◆ Directions ◆
Repeat the lines of the data exactly and exclude any picture among them.

◆ Provided information ◆
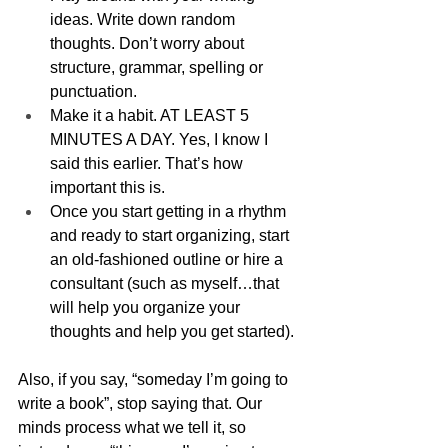
ideas. Write down random 
thoughts. Don’t worry about 
structure, grammar, spelling or 
punctuation. 
Make it a habit. AT LEAST 5 
MINUTES A DAY. Yes, I know I 
said this earlier. That’s how 
important this is.
Once you start getting in a rhythm 
and ready to start organizing, start 
an old-fashioned outline or hire a 
consultant (such as myself…that 
will help you organize your 
thoughts and help you get started).
Also, if you say, “someday I’m going to 
write a book”, stop saying that. Our 
minds process what we tell it, so 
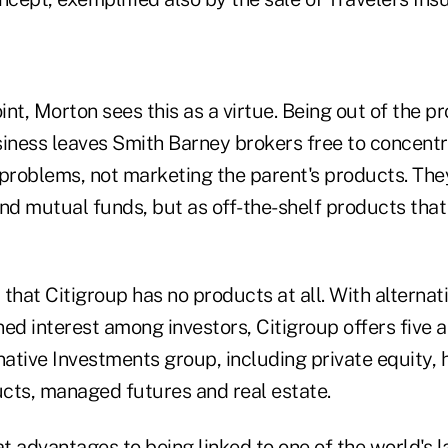
nt, Morton sees this as a virtue. Being out of the p
ness leaves Smith Barney brokers free to concentr
l problems, not marketing the parent's products. The
nd mutual funds, but as off-the-shelf products that f
y that Citigroup has no products at all. With alterna
ed interest among investors, Citigroup offers five 
native Investments group, including private equity,
cts, managed futures and real estate.
t advantages to being linked to one of the world's 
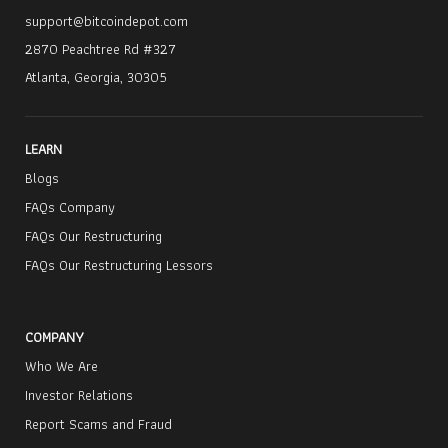
support@bitcoindepot.com
2870 Peachtree Rd #327
Atlanta, Georgia, 30305
LEARN
Blogs
FAQs Company
FAQs Our Restructuring
FAQs Our Restructuring Lessors
COMPANY
Who We Are
Investor Relations
Report Scams and Fraud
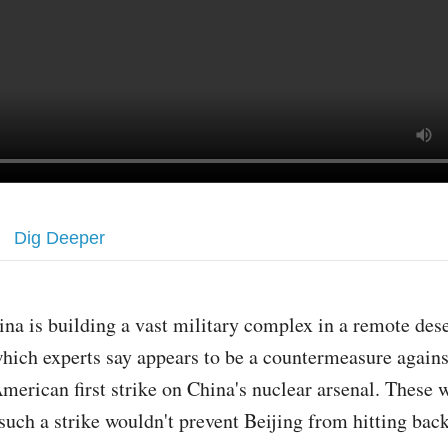
Dig Deeper
ina is building a vast military complex in a remote dese
hich experts say appears to be a countermeasure agains
merican first strike on China's nuclear arsenal. These 
 such a strike wouldn't prevent Beijing from hitting bac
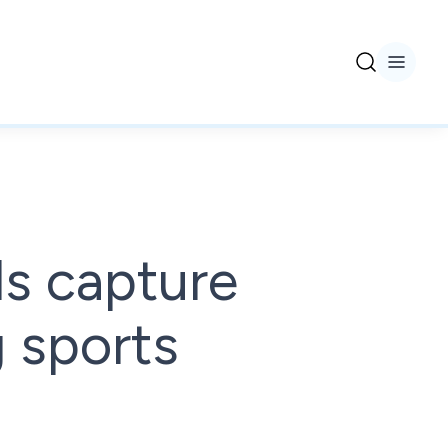
s capture
 sports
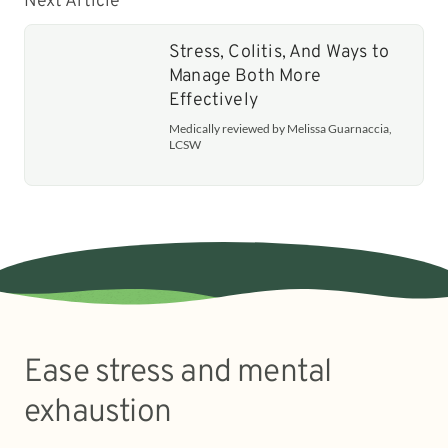
Next Article
Stress, Colitis, And Ways to
Manage Both More
Effectively
Medically reviewed by Melissa Guarnaccia,
LCSW
Ease stress and mental
exhaustion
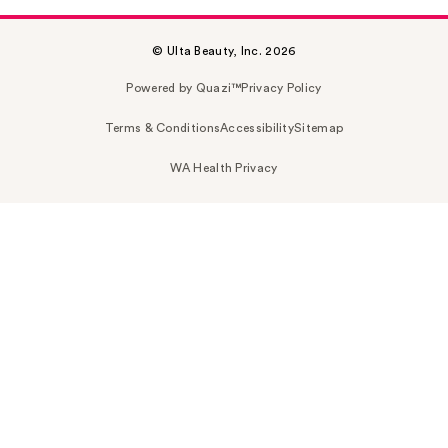
© Ulta Beauty, Inc. 2026
Powered by Quazi™
Privacy Policy
Terms & Conditions
Accessibility
Sitemap
WA Health Privacy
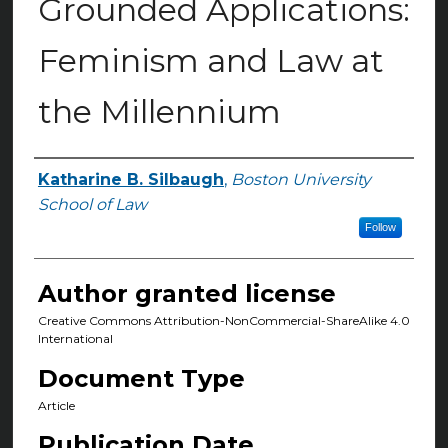
Grounded Applications:
Feminism and Law at
the Millennium
Katharine B. Silbaugh
,
Boston University
Authors
School of Law
Follow
Author granted license
Creative Commons Attribution-NonCommercial-ShareAlike 4.0
International
Document Type
Article
Publication Date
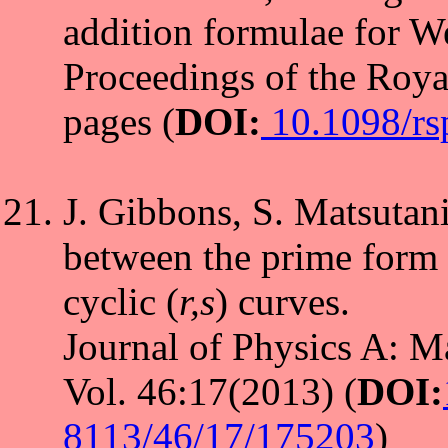
addition formulae for Wei
Proceedings of the Roya
pages (
DOI:
10.1098/rs
J. Gibbons, S. Matsutani
between the prime form 
cyclic (
r,s
) curves.
Journal of Physics A: M
Vol. 46:17(2013) (
DOI:
8113/46/17/175203
)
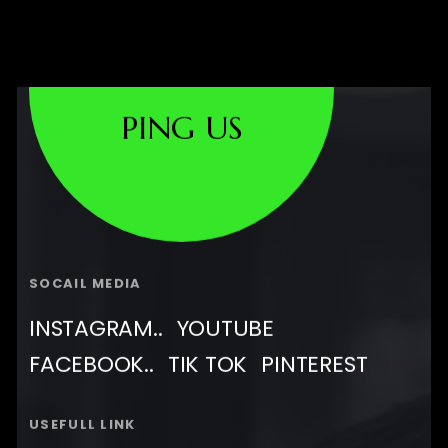
PING US
SOCAIL MEDIA
INSTAGRAM..
YOUTUBE
FACEBOOK..
TIK TOK
PINTEREST
USEFULL LINK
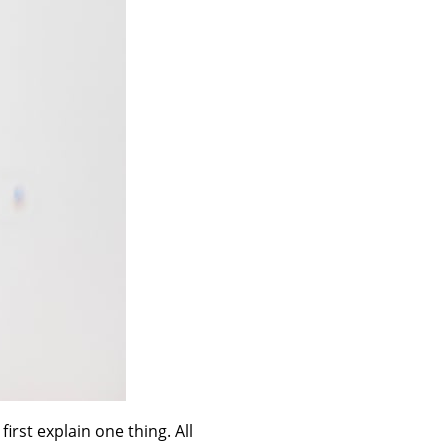
irst explain one thing. All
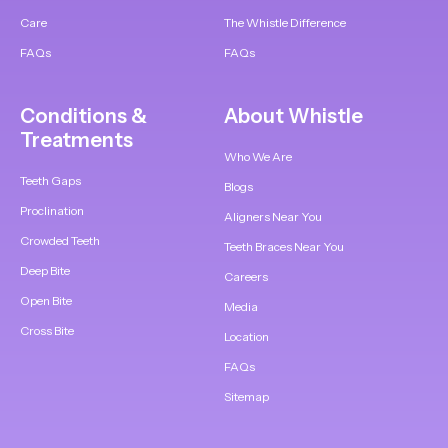
Care
The Whistle Difference
FAQs
FAQs
Conditions &
About Whistle
Treatments
Who We Are
Teeth Gaps
Blogs
Proclination
Aligners Near You
Crowded Teeth
Teeth Braces Near You
Deep Bite
Careers
Open Bite
Media
Cross Bite
Location
FAQs
Sitemap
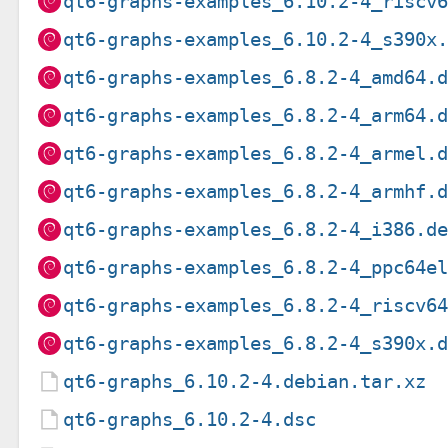
qt6-graphs-examples_6.10.2-4_riscv
qt6-graphs-examples_6.10.2-4_s390x
qt6-graphs-examples_6.8.2-4_amd64.
qt6-graphs-examples_6.8.2-4_arm64.
qt6-graphs-examples_6.8.2-4_armel.
qt6-graphs-examples_6.8.2-4_armhf.
qt6-graphs-examples_6.8.2-4_i386.d
qt6-graphs-examples_6.8.2-4_ppc64e
qt6-graphs-examples_6.8.2-4_riscv6
qt6-graphs-examples_6.8.2-4_s390x.
qt6-graphs_6.10.2-4.debian.tar.xz
qt6-graphs_6.10.2-4.dsc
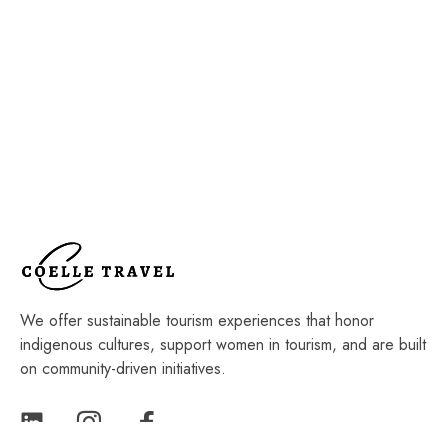
We offer sustainable tourism experiences that honor
indigenous cultures, support women in tourism, and are built
on community-driven initiatives.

◆ Answer space ◆
ideas. Write down random 
thoughts. Don’t worry about 
structure, grammar, spelling or 
punctuation. 
Make it a habit. AT LEAST 5 
MINUTES A DAY. Yes, I know I 
said this earlier. That’s how 
important this is.
Once you start getting in a rhythm 
and ready to start organizing, start 
an old-fashioned outline or hire a 
consultant (such as myself…that 
will help you organize your 
thoughts and help you get started).
Also, if you say, “someday I’m going to 
write a book”, stop saying that. Our 
minds process what we tell it, so 
nt, Morton sees this as a virtue. Being out of the p
ness leaves Smith Barney brokers free to concentr
l problems, not marketing the parent's products. The
nd mutual funds, but as off-the-shelf products that f
y that Citigroup has no products at all. With alterna
ed interest among investors, Citigroup offers five 
native Investments group, including private equity,
cts, managed futures and real estate.
t advantages to being linked to one of the world's 
support@bitcoindepot.com
2870 Peachtree Rd #327
Atlanta, Georgia, 30305
LEARN
Blogs
FAQs Company
FAQs Our Restructuring
FAQs Our Restructuring Lessors
COMPANY
Who We Are
Investor Relations
Report Scams and Fraud
Dig Deeper
ina is building a vast military complex in a remote dese
hich experts say appears to be a countermeasure agains
merican first strike on China's nuclear arsenal. These 
 such a strike wouldn't prevent Beijing from hitting bac
s capture
 sports
Next Article
Stress, Colitis, And Ways to
Manage Both More
Effectively
Medically reviewed by Melissa Guarnaccia,
LCSW
Ease stress and mental
exhaustion
© Ulta Beauty, Inc. 2026
Powered by Quazi™
Privacy Policy
Terms & Conditions
Accessibility
Sitemap
WA Health Privacy
Grounded Applications:
Feminism and Law at
the Millennium
Katharine B. Silbaugh
,
Boston University
Authors
School of Law
Follow
Author granted license
Creative Commons Attribution-NonCommercial-ShareAlike 4.0
International
Document Type
Article
Publication Date
addition formulae for Wei
Proceedings of the Roya
pages (
DOI:
10.1098/rs
J. Gibbons, S. Matsutani
between the prime form 
cyclic (
r,s
) curves.
Journal of Physics A: M
Vol. 46:17(2013) (
DOI:
8113/46/17/175203
)
PING US
SOCAIL MEDIA
INSTAGRAM..
YOUTUBE
FACEBOOK..
TIK TOK
PINTEREST
USEFULL LINK
irst explain one thing. All
Care
The Whistle Difference
FAQs
FAQs
Conditions &
About Whistle
Treatments
Who We Are
Teeth Gaps
Blogs
Proclination
Aligners Near You
Crowded Teeth
Teeth Braces Near You
Deep Bite
Careers
Open Bite
Media
Cross Bite
Location
FAQs
Sitemap
qt6-graphs-examples_6.10.2-4_riscv
qt6-graphs-examples_6.10.2-4_s390x
qt6-graphs-examples_6.8.2-4_amd64.
qt6-graphs-examples_6.8.2-4_arm64.
qt6-graphs-examples_6.8.2-4_armel.
qt6-graphs-examples_6.8.2-4_armhf.
qt6-graphs-examples_6.8.2-4_i386.d
qt6-graphs-examples_6.8.2-4_ppc64e
qt6-graphs-examples_6.8.2-4_riscv6
qt6-graphs-examples_6.8.2-4_s390x.
qt6-graphs_6.10.2-4.debian.tar.xz
qt6-graphs_6.10.2-4.dsc
We offer sustainable tourism experiences that honor
indigenous cultures, support women in tourism, and are built
on community-driven initiatives.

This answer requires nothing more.